[117573] in Cypherpunks
otp
daemon@ATHENA.MIT.EDU (Anonymous)
Mon Sep 6 12:39:20 1999
Date: Mon, 6 Sep 1999 18:16:21 +0200 (CEST)
Message-Id: <199909061616.SAA06037@mail.replay.com>
From: Anonymous <nobody@replay.com>
To: cypherpunks@toad.com
Reply-To: Anonymous <nobody@replay.com>
At 07:21 AM 9/6/99 -0400, John A. Limpert wrote:
>I put together a true random number generator from a Geiger counter and
>an old PC. It works well but it is a bit slow in generating random
>numbers. It's good enough for keys and OTPs for low volume traffic.
Take a $5 smoke detector. Ambient decay = 15/minute.
Smoke detector flush to window on geiger tube: 20,000 decays/minute.
>Has anyone designed a true random number generator that runs at high
>speed? Something that could fill a CD or DVD in a reasonable amount of
>time?
I have used a detuned FM radio hiss + soundcard to grab
raw data; simple parity to 'distill' (irreversibly compress);
and a variety of entropy- and structure- measuring tools to evaluate the
quality of the distilled data.
1. tune FM between stations
2. cat /dev/audio > bigfile.bin
3. while (entropy( bigfile.bin ) < desired_entropy)

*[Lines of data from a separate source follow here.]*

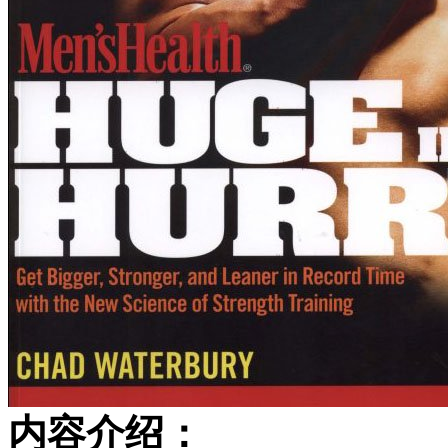
内容介绍：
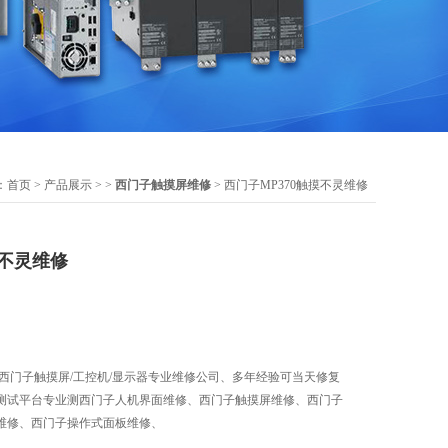
：
首页
>
产品展示
> >
西门子触摸屏维修
> 西门子MP370触摸不灵维修
摸不灵维修
修,西门子触摸屏/工控机/显示器专业维修公司、多年经验可当天修复
测试平台专业测西门子人机界面维修、西门子触摸屏维修、西门子
维修、西门子操作式面板维修、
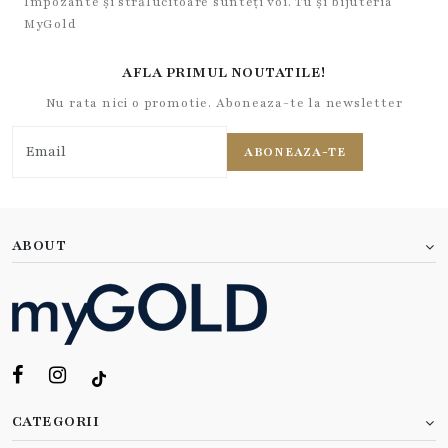
Impozante și strălucitoare sunteți voi. Tu și bijuteria
MyGold
AFLA PRIMUL NOUTATILE!
Nu rata nici o promotie. Aboneaza-te la newsletter
ABONEAZA-TE
ABOUT
CATEGORII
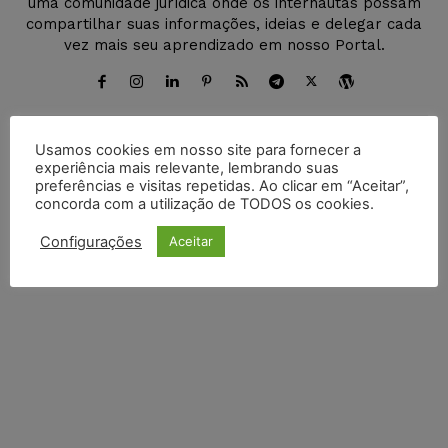
uma comunidade jurídica onde os internautas possam
compartilhar suas informações, ideias e delegar cada
vez mais seu aprendizado em nosso Portal.
Usamos cookies em nosso site para fornecer a
DEIXE UM COMENTÁRIO
experiência mais relevante, lembrando suas
preferências e visitas repetidas. Ao clicar em “Aceitar”,
concorda com a utilização de TODOS os cookies.
Default Comments (0)
Facebook Comments
Disqus Comments
Configurações
Aceitar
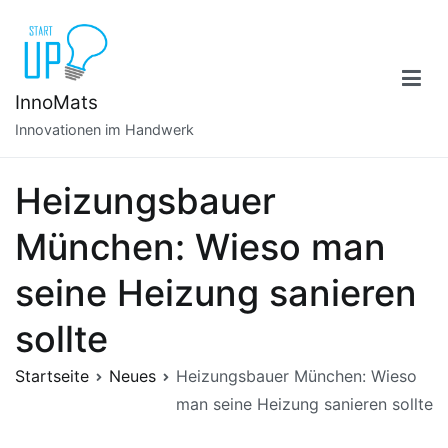
Zum
Inhalt
springen
InnoMats
Innovationen im Handwerk
Heizungsbauer
München: Wieso man
seine Heizung sanieren
sollte
Startseite
Neues
Heizungsbauer München: Wieso
man seine Heizung sanieren sollte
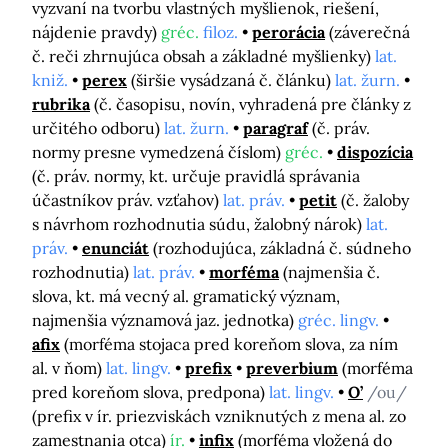
vyzvaní na tvorbu vlastných myšlienok, riešení,
nájdenie pravdy)
gréc.
filoz.
perorácia
(záverečná
č. reči zhrnujúca obsah a základné myšlienky)
lat.
kniž.
perex
(širšie vysádzaná č. článku)
lat. žurn.
rubrika
(č. časopisu, novín, vyhradená pre články z
určitého odboru)
lat. žurn.
paragraf
(č. práv.
normy presne vymedzená číslom)
gréc.
dispozícia
(č. práv. normy, kt. určuje pravidlá správania
účastníkov práv. vzťahov)
lat. práv.
petit
(č. žaloby
s návrhom rozhodnutia súdu, žalobný nárok)
lat.
práv.
enunciát
(rozhodujúca, základná č. súdneho
rozhodnutia)
lat. práv.
morféma
(najmenšia č.
slova, kt. má vecný al. gramatický význam,
najmenšia významová jaz. jednotka)
gréc. lingv.
afix
(morféma stojaca pred koreňom slova, za ním
al. v ňom)
lat. lingv.
prefix
preverbium
(morféma
pred koreňom slova, predpona)
lat. lingv.
O’
/ou/
(prefix v ír. priezviskách vzniknutých z mena al. zo
zamestnania otca)
ír.
infix
(morféma vložená do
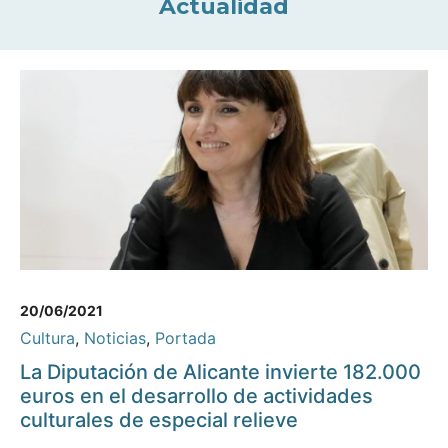
Actualidad
20/06/2021
Cultura
,
Noticias
,
Portada
La Diputación de Alicante invierte 182.000
euros en el desarrollo de actividades
culturales de especial relieve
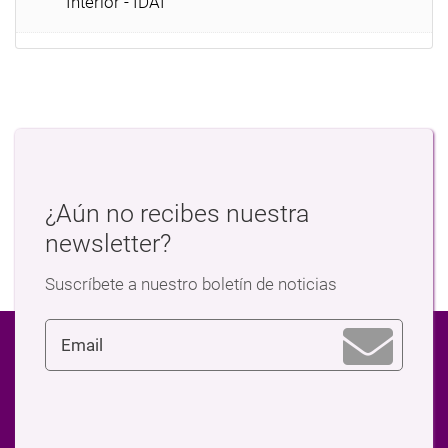
Interior - IDAI
¿Aún no recibes nuestra
newsletter?
Suscríbete a nuestro boletín de noticias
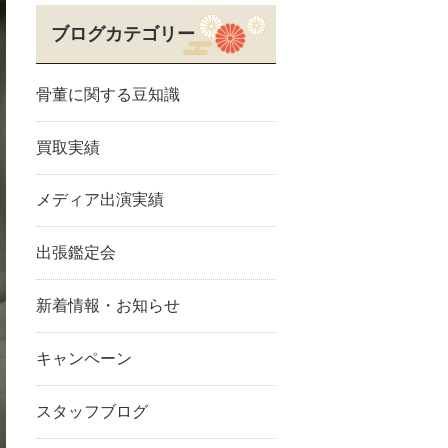
ブログカテゴリー
骨董に関する豆知識
買取実績
メディア出演実績
出張鑑定会
新着情報・お知らせ
キャンペーン
スタッフブログ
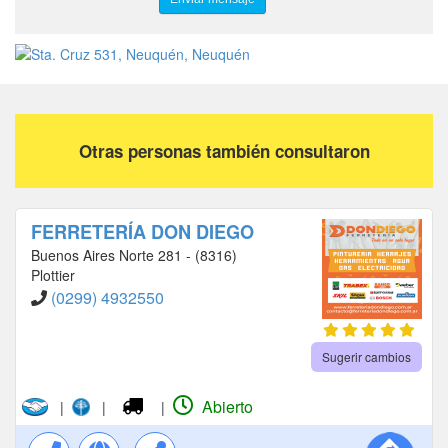
Otras personas también consultaron
FERRETERÍA DON DIEGO
Buenos Aires Norte 281 - (8316)
Plottier
(0299) 4932550
Sugerir cambios
Abierto
|
|
|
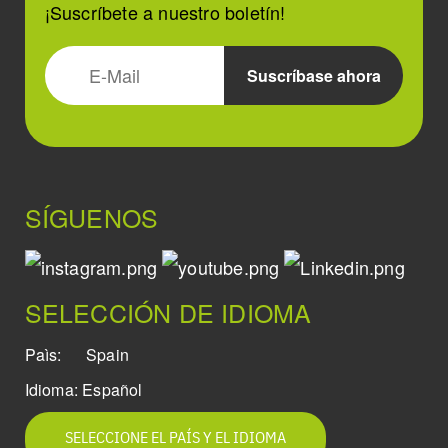
¡Suscríbete a nuestro boletín!
SÍGUENOS
SELECCIÓN DE IDIOMA
Paìs:
Spain
Idioma:
Español
SELECCIONE EL PAÍS Y EL IDIOMA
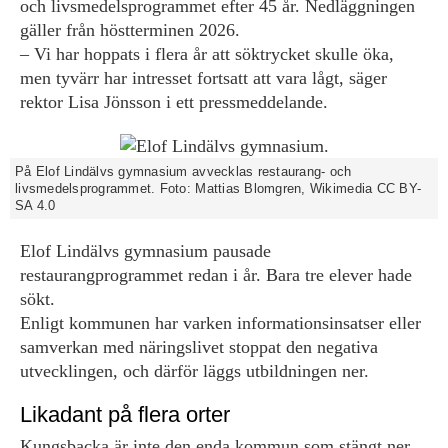
och livsmedelsprogrammet efter 45 år. Nedläggningen
gäller från höstterminen 2026.
– Vi har hoppats i flera år att söktrycket skulle öka,
men tyvärr har intresset fortsatt att vara lågt, säger
rektor Lisa Jönsson i ett pressmeddelande.
På Elof Lindälvs gymnasium avvecklas restaurang- och
livsmedelsprogrammet. Foto: Mattias Blomgren, Wikimedia CC BY-
SA 4.0
Elof Lindälvs gymnasium pausade
restaurangprogrammet redan i år. Bara tre elever hade
sökt.
Enligt kommunen har varken informationsinsatser eller
samverkan med näringslivet stoppat den negativa
utvecklingen, och därför läggs utbildningen ner.
Likadant på flera orter
Kungsbacka är inte den enda kommun som stängt ner,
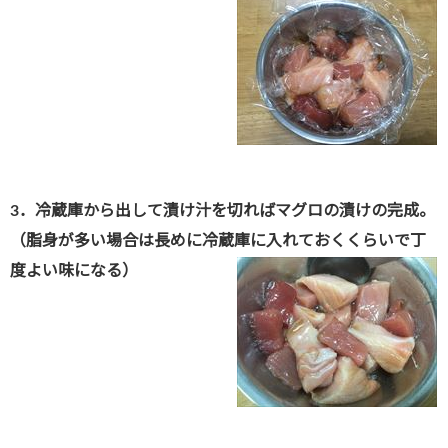
3．冷蔵庫から出して漬け汁を切ればマグロの漬けの完成。
（脂身が多い場合は長めに冷蔵庫に入れておくくらいで丁
度よい味になる）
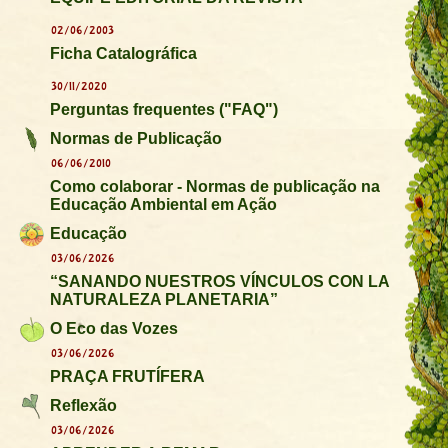
02/06/2003
Ficha Catalográfica
30/11/2020
Perguntas frequentes ("FAQ")
Normas de Publicação
06/06/2010
Como colaborar - Normas de publicação na
Educação Ambiental em Ação
Educação
03/06/2026
“SANANDO NUESTROS VÍNCULOS CON LA
NATURALEZA PLANETARIA”
O Eco das Vozes
03/06/2026
PRAÇA FRUTÍFERA
Reflexão
03/06/2026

4. distill < bigfile.bin > distfile.bin
5. mv distfile.bin bigfile.bin
5. burn CDROM with bigfile.bin.
brain-dead (but effective, if not the most efficient) distiller:
putchar( getchar() ^ getchar() )
.....
You could/should also use a crypto-strong transform to further
'whiten' the distilled physical entropy.